Local government employees could be forced to work until 67 or later after union leaders and council bosses announced a rotten proposal last week.
Workers in the Unison, Unite and GMB unions would also get a smaller pension when they retire.
Around 4.6 million workers in Britain’s biggest pension scheme, including cleaners and home-helps, will be expected to continue in backbreaking jobs until they drop.
The government wants all public sector workers to “pay more, work longer, and get less”.
Union leaders have clearly conceded the last two of these demands.
Unison is keen to point out that most pension contributions will not rise from 6.5 percent, though rates for some higher-paid workers will go up.
There is also a small amount of “protection” for workers whose jobs are privatised.
But union negotiators have sacrificed almost everything else to get those sops.
“The unions and employers have kept the contributions down to stop people leaving the scheme,” said David Hughes, who is on Unison’s local government executive, speaking in a personal capacity.
“But the deal will mean far less in people’s pensions. The union has failed to defend its members.”
It is hard to know which attack is worst. First there’s “get less”. The average pension in the scheme is already just £4,200—for women it is just £2,800. Under the deal it would be even lower.
The deal means scrapping the current “final salary” scheme, where the pension is based on what
a worker is earning when they retire.
Instead workers will be stuck with a far inferior “career average” scheme, based on how much they earn over their working life.
Pension rates will be recalculated using the usually lower CPI measure of inflation—meaning less money is added to the total.
And that’s if they even manage to make it to retirement. The rotten deal also gives in over the “work longer” part of the attack.
Incredibly union leaders accept the abolition of “normal pension age”, with retirement instead tied to the state pension age.

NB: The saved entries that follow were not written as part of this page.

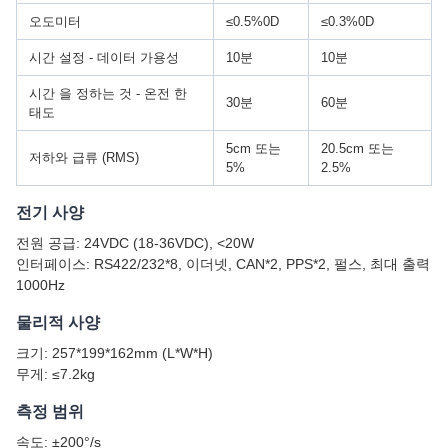
오도미터
≤0.5%0D
≤0.3%0D
시간 설정 - 데이터 가용성
10분
10분
시간 을 정하는 것 - 온전 한
30분
60분
태도
5cm 또는
20.5cm 또는
저하와 급류 (RMS)
5%
2.5%
전기 사양
전원 공급: 24VDC (18-36VDC), <20W
인터페이스: RS422/232*8, 이더넷, CAN*2, PPS*2, 펄스, 최대 출력
1000Hz
물리적 사양
크기: 257*199*162mm (L*W*H)
무게: ≤7.2kg
측정 범위
속도: ±200°/s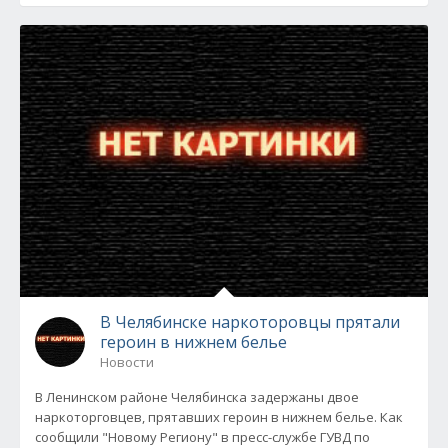
В Челябинске наркоторовцы прятали
героин в нижнем белье
Новости
В Ленинском районе Челябинска задержаны двое
наркоторговцев, прятавших героин в нижнем белье. Как
сообщили "Новому Региону" в пресс-службе ГУВД по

This means that it’s not just about working until 67 or 68—there is no limit on how high it could go.
Accountancy firm Pricewater houseCoopers predicts the state pension age will soar over the next few decades.
It says babies born this year may not retire until they are as old as 77.
And it believes that even people who are in their 30s now may have to wait until they are 70.
Unison has produced publicity with examples of what pensions workers might now get. But they make the deal look better than it is.
The examples assume decades of low pay rises for low paid workers. If pay rises were higher, the old pension scheme would be far better.
The rotten pensions offer is a consequence of the unions’ failure to fully fight the government.
Instead they signed up to the Tories’ “heads of agreement”.
So they negotiated only over the details of the deal,
remaining within the overall “cost envelope” the coalition had demanded.
But there is still time. All three unions are set to hold ballots on the deal—rejection can still be won.
“Unison’s annual conference is just two weeks away,” said David Hughes. “We need to get in emergency motions now, and fight for the conference to make a recommendation to reject the deal.”